■ **Task statement**
Would you show every line from the records that holds "Corporation"?

■ **Records supplied**
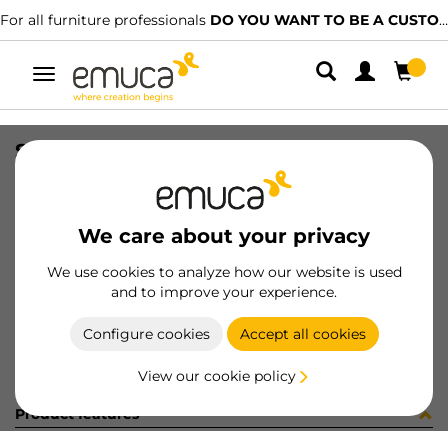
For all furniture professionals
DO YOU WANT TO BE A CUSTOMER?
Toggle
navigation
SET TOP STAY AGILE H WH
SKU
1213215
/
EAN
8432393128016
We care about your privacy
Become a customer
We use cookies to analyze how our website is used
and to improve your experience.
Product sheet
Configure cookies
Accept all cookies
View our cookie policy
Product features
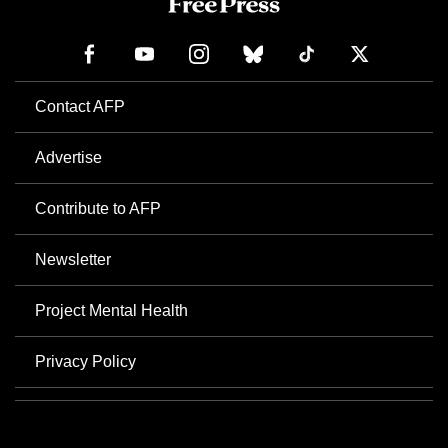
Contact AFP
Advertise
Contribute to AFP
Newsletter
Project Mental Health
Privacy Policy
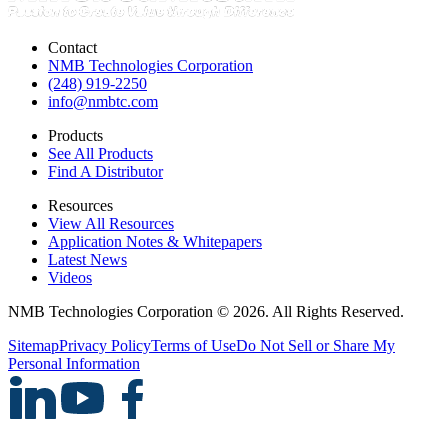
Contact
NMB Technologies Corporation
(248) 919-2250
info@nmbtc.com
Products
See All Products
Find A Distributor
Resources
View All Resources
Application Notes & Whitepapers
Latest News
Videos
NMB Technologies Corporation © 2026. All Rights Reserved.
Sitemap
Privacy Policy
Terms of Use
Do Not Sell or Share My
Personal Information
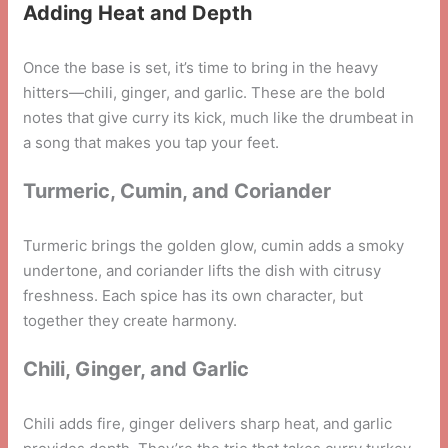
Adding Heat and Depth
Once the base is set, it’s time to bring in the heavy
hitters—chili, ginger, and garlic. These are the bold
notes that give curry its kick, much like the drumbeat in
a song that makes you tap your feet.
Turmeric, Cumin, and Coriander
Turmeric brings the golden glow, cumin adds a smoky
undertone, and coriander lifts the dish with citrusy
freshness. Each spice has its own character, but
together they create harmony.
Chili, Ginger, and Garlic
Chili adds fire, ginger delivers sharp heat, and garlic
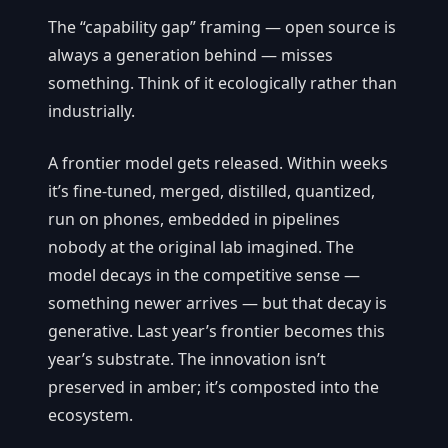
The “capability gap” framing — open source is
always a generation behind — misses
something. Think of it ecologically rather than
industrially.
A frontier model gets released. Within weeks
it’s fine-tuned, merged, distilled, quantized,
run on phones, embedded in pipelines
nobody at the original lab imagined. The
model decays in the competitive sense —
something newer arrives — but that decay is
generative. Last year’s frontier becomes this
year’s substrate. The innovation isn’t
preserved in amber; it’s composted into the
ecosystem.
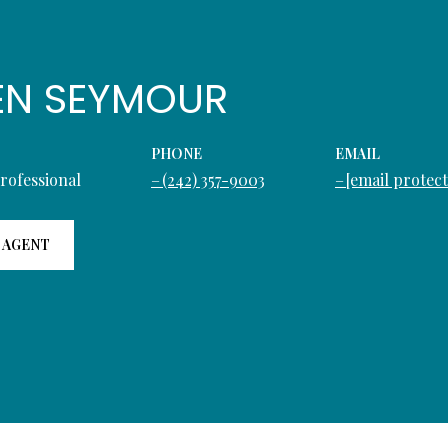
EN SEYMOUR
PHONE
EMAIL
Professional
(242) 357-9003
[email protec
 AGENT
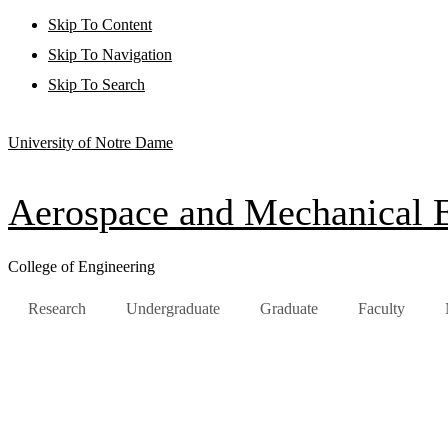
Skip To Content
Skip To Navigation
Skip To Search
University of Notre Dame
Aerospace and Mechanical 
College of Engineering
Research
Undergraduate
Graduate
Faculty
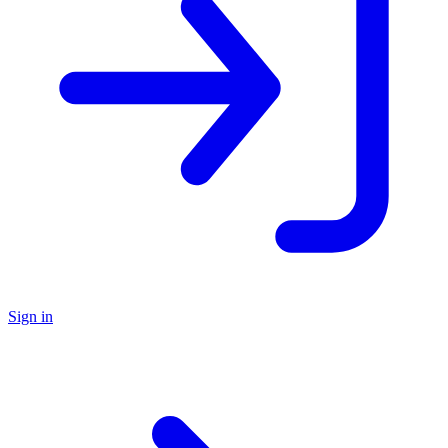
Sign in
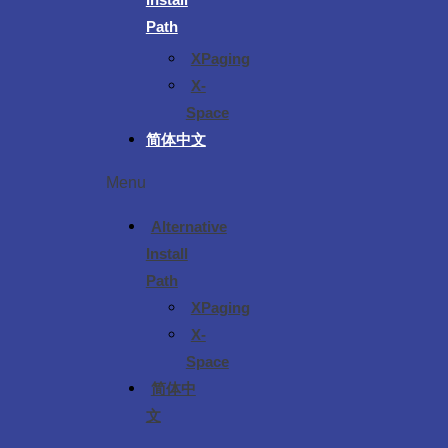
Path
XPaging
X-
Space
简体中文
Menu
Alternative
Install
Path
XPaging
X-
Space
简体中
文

---

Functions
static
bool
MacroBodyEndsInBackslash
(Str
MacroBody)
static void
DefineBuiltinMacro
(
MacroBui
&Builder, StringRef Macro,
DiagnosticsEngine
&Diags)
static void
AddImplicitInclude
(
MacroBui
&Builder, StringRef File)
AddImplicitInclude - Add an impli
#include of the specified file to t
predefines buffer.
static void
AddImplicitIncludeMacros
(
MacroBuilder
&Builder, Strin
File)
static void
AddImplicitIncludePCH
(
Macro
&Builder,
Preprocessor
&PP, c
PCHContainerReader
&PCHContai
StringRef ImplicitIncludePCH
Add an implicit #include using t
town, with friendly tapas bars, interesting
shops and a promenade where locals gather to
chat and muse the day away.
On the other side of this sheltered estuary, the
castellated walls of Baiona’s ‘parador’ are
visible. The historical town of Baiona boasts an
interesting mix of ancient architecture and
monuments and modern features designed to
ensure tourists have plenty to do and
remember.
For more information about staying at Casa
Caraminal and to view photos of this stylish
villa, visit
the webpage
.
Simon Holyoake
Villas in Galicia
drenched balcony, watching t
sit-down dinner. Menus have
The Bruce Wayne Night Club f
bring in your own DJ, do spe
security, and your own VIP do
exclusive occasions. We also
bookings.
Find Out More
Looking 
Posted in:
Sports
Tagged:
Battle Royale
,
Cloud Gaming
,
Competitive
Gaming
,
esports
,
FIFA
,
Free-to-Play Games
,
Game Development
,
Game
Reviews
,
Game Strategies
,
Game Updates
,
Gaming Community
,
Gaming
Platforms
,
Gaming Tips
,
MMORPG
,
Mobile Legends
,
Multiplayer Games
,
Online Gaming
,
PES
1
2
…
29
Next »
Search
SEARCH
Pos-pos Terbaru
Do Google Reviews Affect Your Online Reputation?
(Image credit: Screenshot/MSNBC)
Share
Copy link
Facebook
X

--

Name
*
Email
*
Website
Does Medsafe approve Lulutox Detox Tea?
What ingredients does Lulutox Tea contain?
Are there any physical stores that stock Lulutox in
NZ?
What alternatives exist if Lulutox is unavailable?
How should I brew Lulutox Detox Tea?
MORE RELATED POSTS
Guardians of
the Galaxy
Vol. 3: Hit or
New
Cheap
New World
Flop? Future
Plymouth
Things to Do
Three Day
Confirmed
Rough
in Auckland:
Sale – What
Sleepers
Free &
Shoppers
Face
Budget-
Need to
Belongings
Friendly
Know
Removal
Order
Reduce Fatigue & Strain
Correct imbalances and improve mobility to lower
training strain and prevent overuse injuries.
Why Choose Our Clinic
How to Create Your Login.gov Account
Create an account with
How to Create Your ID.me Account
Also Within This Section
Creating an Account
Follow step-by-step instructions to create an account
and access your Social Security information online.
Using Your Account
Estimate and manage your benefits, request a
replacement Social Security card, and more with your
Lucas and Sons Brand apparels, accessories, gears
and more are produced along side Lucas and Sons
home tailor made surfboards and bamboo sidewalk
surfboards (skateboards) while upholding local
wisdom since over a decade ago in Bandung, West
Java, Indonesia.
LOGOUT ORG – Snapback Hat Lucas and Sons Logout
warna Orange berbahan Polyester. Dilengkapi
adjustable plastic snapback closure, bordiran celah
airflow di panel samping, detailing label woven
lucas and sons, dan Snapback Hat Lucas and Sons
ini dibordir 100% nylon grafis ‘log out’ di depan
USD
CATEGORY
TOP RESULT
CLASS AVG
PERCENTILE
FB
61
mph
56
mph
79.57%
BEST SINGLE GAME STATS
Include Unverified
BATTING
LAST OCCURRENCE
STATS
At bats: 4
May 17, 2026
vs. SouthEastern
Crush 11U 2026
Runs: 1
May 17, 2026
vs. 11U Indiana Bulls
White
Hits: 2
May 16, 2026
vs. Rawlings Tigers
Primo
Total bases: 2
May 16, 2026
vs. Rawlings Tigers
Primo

■ **Solution to this task**
NMB Technologies Corporation
NMB Technologies Corporation © 2026. All Rights Reserved.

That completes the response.